A more sophisticated feature elimination algorithm is the Recursive Feature Elimination (RFE) method which works by recursively removing attributes and building a model on those attributes that remain. It uses accuracy metric to rank the feature according to their importance. The RFE method takes the model to be used and the number of required features as input. It then gives the ranking of all the variables, 1 being most important. It also gives its support, True being relevant feature and False being irrelevant feature.

In [None]:
model = LinearRegression()

#Initializing RFE model
rfe = RFE(model, 7)

#Transforming data using RFE
X_rfe = rfe.fit_transform(X,y)

#Fitting the data to model
model.fit(X_rfe,y)

print(rfe.support_)
print(rfe.ranking_)

In [None]:
#no of features
nof_list=np.arange(1,13)            
high_score=0
#Variable to store the optimum features
nof=0           
score_list =[]
for n in range(len(nof_list)):
    X_train, X_test, y_train, y_test = train_test_split(X,y, test_size = 0.3, random_state = 0)
    model = LinearRegression()
    rfe = RFE(model,nof_list[n])
    X_train_rfe = rfe.fit_transform(X_train,y_train)
    X_test_rfe = rfe.transform(X_test)
    model.fit(X_train_rfe,y_train)
    score = model.score(X_test_rfe,y_test)
    score_list.append(score)
    if(score>high_score):
        high_score = score
        nof = nof_list[n]
        
print("Optimum number of features: %d" %nof)
print("Score with %d features: %f" % (nof, high_score))

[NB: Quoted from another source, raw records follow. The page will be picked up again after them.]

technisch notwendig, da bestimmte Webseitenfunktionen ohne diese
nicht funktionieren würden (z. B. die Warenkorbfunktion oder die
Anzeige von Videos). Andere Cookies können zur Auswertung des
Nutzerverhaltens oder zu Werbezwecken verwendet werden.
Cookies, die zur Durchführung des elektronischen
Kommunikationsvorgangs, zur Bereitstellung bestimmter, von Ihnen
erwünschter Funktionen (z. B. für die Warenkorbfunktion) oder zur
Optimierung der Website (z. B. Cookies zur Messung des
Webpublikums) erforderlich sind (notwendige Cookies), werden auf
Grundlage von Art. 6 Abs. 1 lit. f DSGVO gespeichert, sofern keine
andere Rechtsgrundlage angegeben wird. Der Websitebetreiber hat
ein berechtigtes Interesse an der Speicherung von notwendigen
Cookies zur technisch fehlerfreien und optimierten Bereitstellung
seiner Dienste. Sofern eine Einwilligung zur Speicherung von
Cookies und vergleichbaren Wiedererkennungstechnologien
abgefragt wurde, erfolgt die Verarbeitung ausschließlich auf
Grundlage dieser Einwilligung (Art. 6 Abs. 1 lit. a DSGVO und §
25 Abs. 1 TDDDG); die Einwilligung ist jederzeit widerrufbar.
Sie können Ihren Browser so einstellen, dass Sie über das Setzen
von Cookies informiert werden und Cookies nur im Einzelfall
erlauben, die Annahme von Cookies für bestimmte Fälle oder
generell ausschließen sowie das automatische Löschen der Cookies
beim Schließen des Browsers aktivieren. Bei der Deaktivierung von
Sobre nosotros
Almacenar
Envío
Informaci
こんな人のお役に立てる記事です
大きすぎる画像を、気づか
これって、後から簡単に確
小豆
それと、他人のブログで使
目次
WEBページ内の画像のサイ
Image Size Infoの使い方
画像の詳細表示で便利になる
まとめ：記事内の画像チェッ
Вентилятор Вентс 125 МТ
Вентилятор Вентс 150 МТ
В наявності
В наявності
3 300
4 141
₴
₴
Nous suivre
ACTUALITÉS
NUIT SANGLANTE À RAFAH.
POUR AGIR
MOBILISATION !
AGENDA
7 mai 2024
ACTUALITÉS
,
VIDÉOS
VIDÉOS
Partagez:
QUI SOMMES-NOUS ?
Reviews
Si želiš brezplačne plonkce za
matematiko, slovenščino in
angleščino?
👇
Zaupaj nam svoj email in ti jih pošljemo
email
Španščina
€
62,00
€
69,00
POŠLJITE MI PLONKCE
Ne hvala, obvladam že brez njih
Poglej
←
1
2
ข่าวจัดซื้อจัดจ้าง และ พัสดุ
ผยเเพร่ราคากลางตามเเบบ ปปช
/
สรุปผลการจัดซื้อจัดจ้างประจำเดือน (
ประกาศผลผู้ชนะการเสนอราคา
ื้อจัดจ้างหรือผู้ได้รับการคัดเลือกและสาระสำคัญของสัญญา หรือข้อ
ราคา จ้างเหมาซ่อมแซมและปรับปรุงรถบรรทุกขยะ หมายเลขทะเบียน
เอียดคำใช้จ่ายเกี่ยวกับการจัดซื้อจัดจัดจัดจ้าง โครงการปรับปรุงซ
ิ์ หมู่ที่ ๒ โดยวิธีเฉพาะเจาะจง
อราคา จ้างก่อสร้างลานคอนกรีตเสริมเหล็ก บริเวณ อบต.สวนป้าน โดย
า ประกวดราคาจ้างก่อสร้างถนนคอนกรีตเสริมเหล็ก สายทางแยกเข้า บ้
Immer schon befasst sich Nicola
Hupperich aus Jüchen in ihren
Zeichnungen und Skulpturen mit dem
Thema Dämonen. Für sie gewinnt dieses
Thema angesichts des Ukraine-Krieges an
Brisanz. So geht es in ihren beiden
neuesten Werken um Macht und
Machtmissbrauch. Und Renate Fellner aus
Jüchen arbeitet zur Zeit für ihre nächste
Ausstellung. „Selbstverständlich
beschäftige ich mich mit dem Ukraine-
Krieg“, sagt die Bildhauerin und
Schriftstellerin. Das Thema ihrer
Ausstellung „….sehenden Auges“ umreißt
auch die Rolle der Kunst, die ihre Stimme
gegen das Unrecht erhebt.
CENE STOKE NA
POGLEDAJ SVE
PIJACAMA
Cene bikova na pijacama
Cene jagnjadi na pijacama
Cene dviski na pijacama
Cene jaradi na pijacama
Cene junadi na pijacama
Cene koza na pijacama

The RFE is the most liberal of all the feature selection algorithms so far. It found the best performance using linear regression on a subset of features selected based on the number of features desired was with 11/13 features. Now let's fit the regression model with the number of features suggested and find out which features were selected.

In [None]:
cols = list(X.columns)
model = LinearRegression()

#Initializing RFE model
rfe = RFE(model, 10)

#Transforming data using RFE
X_rfe = rfe.fit_transform(X,y)

#Fitting the data to model
model.fit(X_rfe,y)              
was_selected_array = pd.Series(rfe.support_, index = cols)
selected_features_rfe = temp[temp==True].index
print(selected_features_rfe)

### Embedded Methods

This group of algorithms uses regularization methods to select features during training. We'll try with the Ridge regularization.

In [None]:
reg = RidgeCV()
reg.fit(X, y)
print("Best alpha using built-in RidgeCV: %f" % reg.alpha_)
print("Best score using built-in RidgeCV: %f" %reg.score(X,y))
coef = pd.Series(reg.coef_, index = X.columns)

In [None]:
print("Lasso picked " + str(sum(coef != 0)) + " variables and eliminated the other " +  str(sum(coef == 0)) + " variables")

In [None]:
imp_coef = coef.sort_values()
import matplotlib
matplotlib.rcParams['figure.figsize'] = (8.0, 10.0)
imp_coef.plot(kind = "barh")
plt.title("Feature importance using Ridge Model")

Well children, we regularized Rich Evans' heart. We done good.